Parent power is the
driving force behind Lister Steps. The Liverpool-based charity was
set up in 2000 by a group of parents determined to address the lack
of local childcare in Tuebrook, one of the most deprived wards in
England.
Its playgroup, after
school care and day activities proved an immediate success, enabling
many local parents to enter full-time employment for the first time.
In 2004, the charity moved into a new building thanks to a £125,000
loan from the ACF and £285,000 in mixed grants and loans from
other organisations.
The charity earns
its income through childcare fees, supported by the Working Families
Tax Credit which pays up to 80 per cent of costs for the least
well-off people.
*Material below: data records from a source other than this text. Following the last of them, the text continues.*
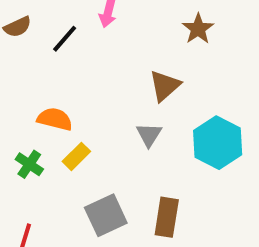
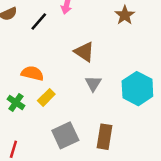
brown triangle: (165, 86) -> (84, 52), moved, turned -45

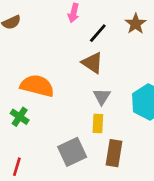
black line: (39, 21) -> (98, 33), moved
orange semicircle: (32, 73) -> (37, 86), size x1.4
yellow rectangle: (46, 97) -> (98, 124), moved, turned -42

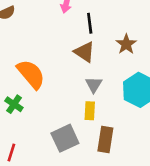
brown star: (136, 24) -> (126, 44), moved
black line: (98, 33) -> (90, 23), turned -48
orange semicircle: (37, 86) -> (31, 74), turned 36

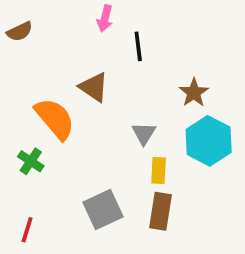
brown star: (126, 44) -> (194, 93), moved
brown triangle: (84, 52) -> (94, 87), moved
yellow rectangle: (90, 111) -> (159, 170), moved

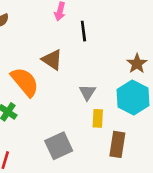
brown star: (194, 93) -> (137, 64), moved
brown rectangle: (160, 211) -> (117, 144), moved

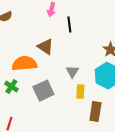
orange semicircle: (25, 82) -> (24, 64), turned -55
gray square: (59, 146) -> (43, 91), moved

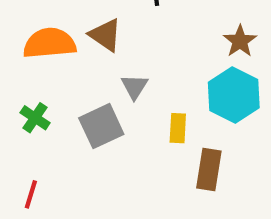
orange semicircle: (24, 64) -> (50, 43), moved
gray triangle: (72, 72) -> (134, 87), moved

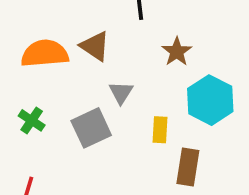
brown star: (240, 41) -> (177, 52), moved

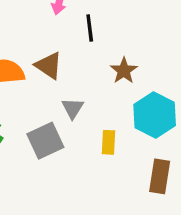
brown rectangle: (188, 167) -> (160, 176), moved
Its original goal was to achieve financial
self-sufficiency by 2007.
But in late 2005,
Gaynor realised the business model wasn’t working. “We had the
typical mindset of a charity – to charge as little as possible and
rely on external funders,” she says. “But we weren’t bringing
in enough income and I was working non-stop to get more funding.”
That winter, she
asked the ACF to help alleviate the charity’s financial problems.
ACF put together a new financial package, comprising the original
£125,000 loan and a further £130,000 grant to pay off any
outstanding debts.
“It was a
lifesaver for us,” says Gaynor. “But rather than just bailing us
out financially, which would have been a short-term solution, the ACF
also gave us invaluable mentoring support. They looked at the cause
of the problem.”
As a result, Lister
Steps has modified its business plan to focus on future financial
sustainability. Today, the centre takes its profit margins seriously.
But even though prices have had to rise, they haven’t lost any
clients.
“We all live in
the same community and face the same issues,” says Gaynor. “It
doesn’t feel like we’re the service provider and the families are
the beneficiaries. We’re all in it together.”